■ SOURCE DATA:
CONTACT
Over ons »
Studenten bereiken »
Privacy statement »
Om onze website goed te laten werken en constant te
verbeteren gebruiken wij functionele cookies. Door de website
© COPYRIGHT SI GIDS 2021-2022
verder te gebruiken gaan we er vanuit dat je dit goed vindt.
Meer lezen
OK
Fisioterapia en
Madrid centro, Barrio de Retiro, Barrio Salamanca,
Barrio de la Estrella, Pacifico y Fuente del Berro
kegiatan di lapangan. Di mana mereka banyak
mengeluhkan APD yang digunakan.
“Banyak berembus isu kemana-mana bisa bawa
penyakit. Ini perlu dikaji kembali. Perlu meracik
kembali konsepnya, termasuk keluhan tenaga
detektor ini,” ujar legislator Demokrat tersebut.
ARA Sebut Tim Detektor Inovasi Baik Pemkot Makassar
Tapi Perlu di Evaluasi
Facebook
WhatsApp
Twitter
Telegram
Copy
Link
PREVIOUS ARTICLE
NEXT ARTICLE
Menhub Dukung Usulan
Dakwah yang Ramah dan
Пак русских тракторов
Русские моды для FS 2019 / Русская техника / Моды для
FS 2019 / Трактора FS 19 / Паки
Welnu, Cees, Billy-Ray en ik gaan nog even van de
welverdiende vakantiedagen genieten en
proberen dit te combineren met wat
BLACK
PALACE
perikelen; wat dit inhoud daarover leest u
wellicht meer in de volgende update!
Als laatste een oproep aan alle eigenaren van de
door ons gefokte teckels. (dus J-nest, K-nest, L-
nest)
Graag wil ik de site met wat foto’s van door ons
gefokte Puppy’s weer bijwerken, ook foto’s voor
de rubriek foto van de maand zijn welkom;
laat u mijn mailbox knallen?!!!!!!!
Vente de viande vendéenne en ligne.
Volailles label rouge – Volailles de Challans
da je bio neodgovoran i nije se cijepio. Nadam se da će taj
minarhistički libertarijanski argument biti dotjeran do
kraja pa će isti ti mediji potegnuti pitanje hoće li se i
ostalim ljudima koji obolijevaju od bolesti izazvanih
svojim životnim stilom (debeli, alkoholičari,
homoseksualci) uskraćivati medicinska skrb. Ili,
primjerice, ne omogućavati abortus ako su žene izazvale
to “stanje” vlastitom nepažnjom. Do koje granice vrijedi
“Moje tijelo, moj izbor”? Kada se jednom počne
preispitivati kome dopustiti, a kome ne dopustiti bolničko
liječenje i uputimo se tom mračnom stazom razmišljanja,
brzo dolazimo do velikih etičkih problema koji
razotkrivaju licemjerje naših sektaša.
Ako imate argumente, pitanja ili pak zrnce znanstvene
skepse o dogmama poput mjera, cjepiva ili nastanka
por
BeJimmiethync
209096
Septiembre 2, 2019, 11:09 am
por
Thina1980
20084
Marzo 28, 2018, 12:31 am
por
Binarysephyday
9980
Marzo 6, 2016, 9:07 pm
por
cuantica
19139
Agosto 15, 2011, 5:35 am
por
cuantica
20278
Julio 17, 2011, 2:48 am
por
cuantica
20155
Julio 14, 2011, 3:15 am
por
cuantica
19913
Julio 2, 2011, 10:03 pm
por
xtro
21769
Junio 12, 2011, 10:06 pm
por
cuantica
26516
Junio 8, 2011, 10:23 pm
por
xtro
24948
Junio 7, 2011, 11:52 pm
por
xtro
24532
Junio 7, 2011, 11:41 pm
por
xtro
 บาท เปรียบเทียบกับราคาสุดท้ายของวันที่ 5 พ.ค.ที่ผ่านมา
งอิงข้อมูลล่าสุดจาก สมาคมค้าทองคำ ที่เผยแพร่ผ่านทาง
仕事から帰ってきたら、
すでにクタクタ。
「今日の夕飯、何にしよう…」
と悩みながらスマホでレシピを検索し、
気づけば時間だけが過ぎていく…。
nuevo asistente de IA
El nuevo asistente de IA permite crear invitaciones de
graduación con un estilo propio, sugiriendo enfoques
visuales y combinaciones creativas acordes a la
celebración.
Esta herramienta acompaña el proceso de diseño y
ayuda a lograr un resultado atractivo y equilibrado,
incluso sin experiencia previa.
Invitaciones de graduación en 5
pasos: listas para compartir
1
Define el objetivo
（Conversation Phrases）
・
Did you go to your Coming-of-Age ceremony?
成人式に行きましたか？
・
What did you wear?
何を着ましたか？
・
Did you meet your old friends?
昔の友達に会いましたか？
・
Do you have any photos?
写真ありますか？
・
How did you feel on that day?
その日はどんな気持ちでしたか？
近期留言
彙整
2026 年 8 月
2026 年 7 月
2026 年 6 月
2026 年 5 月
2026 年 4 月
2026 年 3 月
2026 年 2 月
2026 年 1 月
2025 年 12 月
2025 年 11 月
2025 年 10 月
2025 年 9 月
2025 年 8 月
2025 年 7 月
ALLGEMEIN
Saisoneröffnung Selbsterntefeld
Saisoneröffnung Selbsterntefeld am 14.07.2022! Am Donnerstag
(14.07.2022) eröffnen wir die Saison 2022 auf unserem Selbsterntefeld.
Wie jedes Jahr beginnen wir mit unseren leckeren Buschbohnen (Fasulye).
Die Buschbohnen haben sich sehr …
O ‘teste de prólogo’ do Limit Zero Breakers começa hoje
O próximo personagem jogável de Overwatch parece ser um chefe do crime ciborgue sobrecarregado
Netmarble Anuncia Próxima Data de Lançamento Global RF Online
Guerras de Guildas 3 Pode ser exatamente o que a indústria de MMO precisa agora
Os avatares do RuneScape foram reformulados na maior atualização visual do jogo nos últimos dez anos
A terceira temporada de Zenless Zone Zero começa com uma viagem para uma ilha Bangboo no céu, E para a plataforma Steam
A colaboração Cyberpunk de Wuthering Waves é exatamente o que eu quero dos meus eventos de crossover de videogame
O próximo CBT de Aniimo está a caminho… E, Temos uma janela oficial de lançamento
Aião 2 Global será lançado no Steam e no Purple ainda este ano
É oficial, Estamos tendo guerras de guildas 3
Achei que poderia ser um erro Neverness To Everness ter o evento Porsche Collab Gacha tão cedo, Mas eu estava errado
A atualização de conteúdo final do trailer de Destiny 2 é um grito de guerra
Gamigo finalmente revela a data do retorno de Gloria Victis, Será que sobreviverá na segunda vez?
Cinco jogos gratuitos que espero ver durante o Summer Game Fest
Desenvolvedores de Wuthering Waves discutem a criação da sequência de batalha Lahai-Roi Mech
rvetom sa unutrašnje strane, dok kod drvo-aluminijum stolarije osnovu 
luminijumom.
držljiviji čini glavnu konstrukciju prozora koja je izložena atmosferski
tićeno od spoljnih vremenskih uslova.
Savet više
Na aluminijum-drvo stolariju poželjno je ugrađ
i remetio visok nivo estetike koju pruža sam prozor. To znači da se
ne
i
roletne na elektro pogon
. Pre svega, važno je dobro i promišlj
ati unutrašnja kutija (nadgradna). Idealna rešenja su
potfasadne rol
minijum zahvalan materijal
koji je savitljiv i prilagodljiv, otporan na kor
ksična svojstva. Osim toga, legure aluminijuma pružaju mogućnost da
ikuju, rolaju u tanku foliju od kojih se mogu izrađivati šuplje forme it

■ ABOUT THIS TASK: The count alone is wanted: how many lines above hold the string "nest"?

■ SOLUTION TO THIS EXERCISE: 2